■ About this exercise:
Set down every line of the data exactly, skipping the pictures.

■ Input material:
>>>

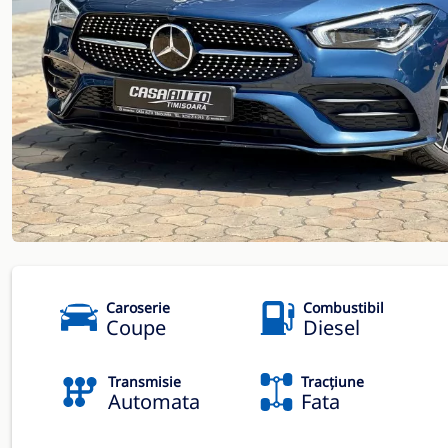
Caroserie
Combustibil
Coupe
Diesel
Transmisie
Tracțiune
Automata
Fata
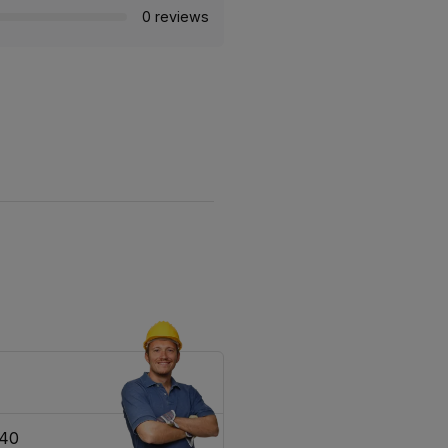
0 reviews
340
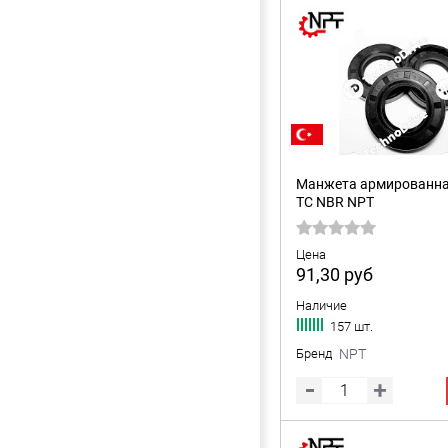
Манжета армированна
TC NBR NPT
Цена
91,30
руб
Наличие
157 шт.
Бренд
NPT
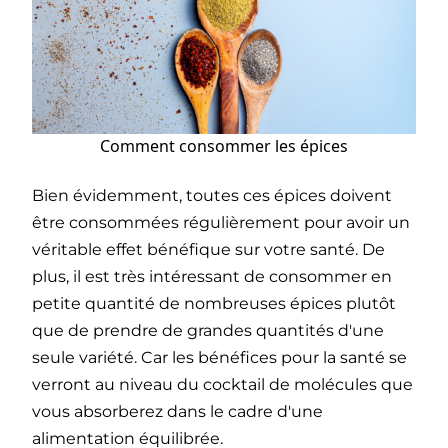
Comment consommer les épices
Bien évidemment, toutes ces épices doivent
être consommées régulièrement pour avoir un
véritable effet bénéfique sur votre santé. De
plus, il est très intéressant de consommer en
petite quantité de nombreuses épices plutôt
que de prendre de grandes quantités d'une
seule variété. Car les bénéfices pour la santé se
verront au niveau du cocktail de molécules que
vous absorberez dans le cadre d'une
alimentation équilibrée.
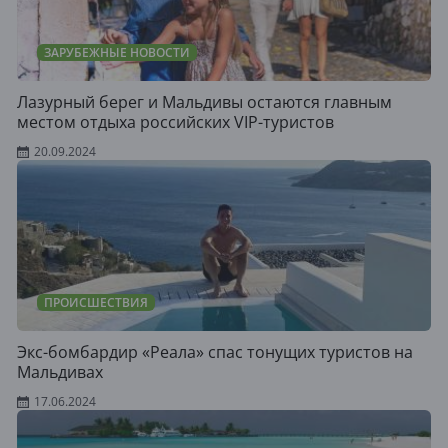
ЗАРУБЕЖНЫЕ НОВОСТИ
Лазурный берег и Мальдивы остаются главным
местом отдыха российских VIP-туристов
20.09.2024
ПРОИСШЕСТВИЯ
Экс-бомбардир «Реала» спас тонущих туристов на
Мальдивах
17.06.2024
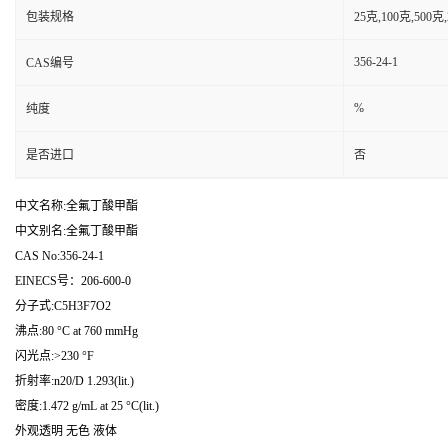
包装规格
25克,100克,50
356-24-1
CAS编号
%
纯度
是否进口
否
中文名称:全氟丁酸甲酯
中文别名:全氟丁酸甲酯
CAS No:356-24-1
EINECS号：206-600-0
分子式:C5H3F7O2
沸点:80 °C at 760 mmHg
闪光点:>230 °F
折射率:n20/D 1.293(lit.)
密度:1.472 g/mL at 25 °C(lit.)
外观透明 无色 液体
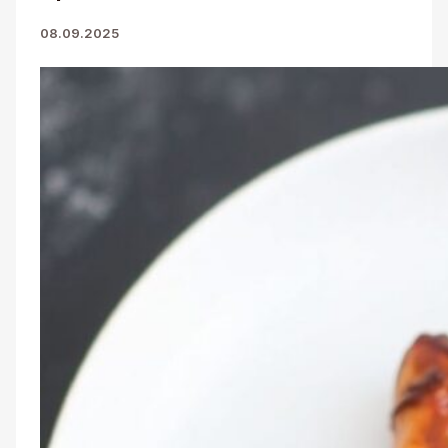
08.09.2025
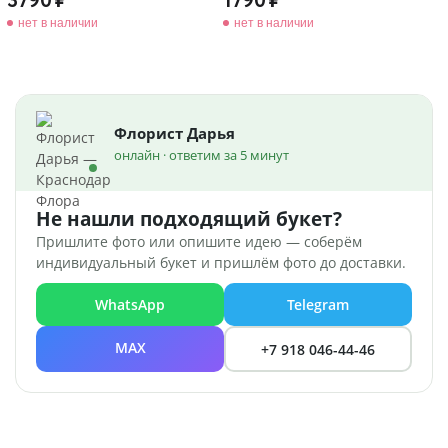
3790
1790
нет в наличии
нет в наличии
Флорист Дарья
онлайн · ответим за 5 минут
Не нашли подходящий букет?
Пришлите фото или опишите идею — соберём
индивидуальный букет и пришлём фото до доставки.
WhatsApp
Telegram
MAX
+7 918 046-44-46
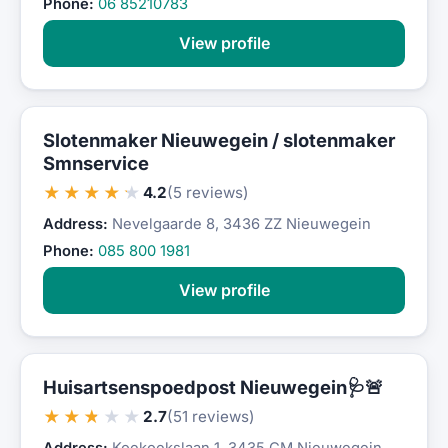
Phone:
06 85210783
View profile
Slotenmaker Nieuwegein / slotenmaker
Smnservice
★★★★★
4.2
(5 reviews)
Address:
Nevelgaarde 8, 3436 ZZ Nieuwegein
Phone:
085 800 1981
View profile
Huisartsenspoedpost Nieuwegein🩺🚨
★★★★★
2.7
(51 reviews)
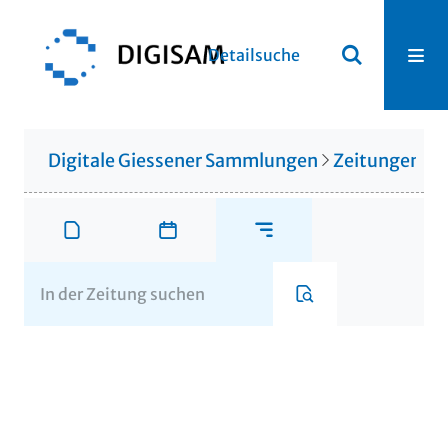
Detailsuche
Digitale Giessener Sammlungen
Zeitungen u. 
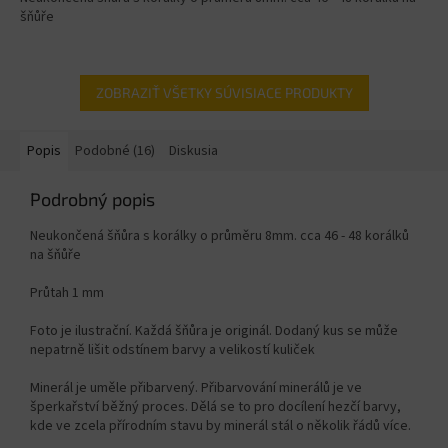
šňůře
ZOBRAZIŤ VŠETKY SÚVISIACE PRODUKTY
Popis
Podobné (16)
Diskusia
Podrobný popis
Neukončená šňůra s korálky o průměru 8mm. cca 46 - 48 korálků
na šňůře
Průtah 1 mm
Foto je ilustrační. Každá šňůra je originál. Dodaný kus se může
nepatrně lišit odstínem barvy a velikostí kuliček
Minerál je uměle přibarvený. Přibarvování minerálů je ve
šperkařství běžný proces. Dělá se to pro docílení hezčí barvy,
kde ve zcela přírodním stavu by minerál stál o několik řádů více.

<<<

■ Answer space:
Caroserie
Combustibil
Coupe
Diesel
Transmisie
Tracțiune
Automata
Fata
0 reviews
340
Манжета армированна
TC NBR NPT
Цена
91,30
руб
Наличие
157 шт.
Бренд
NPT
Comment consommer les épices
Bien évidemment, toutes ces épices doivent
être consommées régulièrement pour avoir un
véritable effet bénéfique sur votre santé. De
plus, il est très intéressant de consommer en
petite quantité de nombreuses épices plutôt
que de prendre de grandes quantités d'une
seule variété. Car les bénéfices pour la santé se
verront au niveau du cocktail de molécules que
vous absorberez dans le cadre d'une
alimentation équilibrée.
ЗАРУБЕЖНЫЕ НОВОСТИ
Лазурный берег и Мальдивы остаются главным
местом отдыха российских VIP-туристов
20.09.2024
ПРОИСШЕСТВИЯ
Экс-бомбардир «Реала» спас тонущих туристов на
Мальдивах
17.06.2024
包装规格
25克,100克,50
356-24-1
CAS编号
%
纯度
是否进口
否
中文名称:全氟丁酸甲酯
中文别名:全氟丁酸甲酯
CAS No:356-24-1
EINECS号：206-600-0
分子式:C5H3F7O2
沸点:80 °C at 760 mmHg
闪光点:>230 °F
折射率:n20/D 1.293(lit.)
密度:1.472 g/mL at 25 °C(lit.)
外观透明 无色 液体
08.09.2025
3790
1790
нет в наличии
нет в наличии
Флорист Дарья
онлайн · ответим за 5 минут
Не нашли подходящий букет?
Пришлите фото или опишите идею — соберём
индивидуальный букет и пришлём фото до доставки.
WhatsApp
Telegram
MAX
+7 918 046-44-46
Phone:
06 85210783
View profile
Slotenmaker Nieuwegein / slotenmaker
Smnservice
★★★★★
4.2
(5 reviews)
Address:
Nevelgaarde 8, 3436 ZZ Nieuwegein
Phone:
085 800 1981
View profile
Huisartsenspoedpost Nieuwegein🩺🚨
★★★★★
2.7
(51 reviews)
Detailsuche
Digitale Giessener Sammlungen
Zeitungen u. 
šňůře
ZOBRAZIŤ VŠETKY SÚVISIACE PRODUKTY
Popis
Podobné (16)
Diskusia
Podrobný popis
Neukončená šňůra s korálky o průměru 8mm. cca 46 - 48 korálků
na šňůře
Průtah 1 mm
Foto je ilustrační. Každá šňůra je originál. Dodaný kus se může
nepatrně lišit odstínem barvy a velikostí kuliček
Minerál je uměle přibarvený. Přibarvování minerálů je ve
šperkařství běžný proces. Dělá se to pro docílení hezčí barvy,
kde ve zcela přírodním stavu by minerál stál o několik řádů více.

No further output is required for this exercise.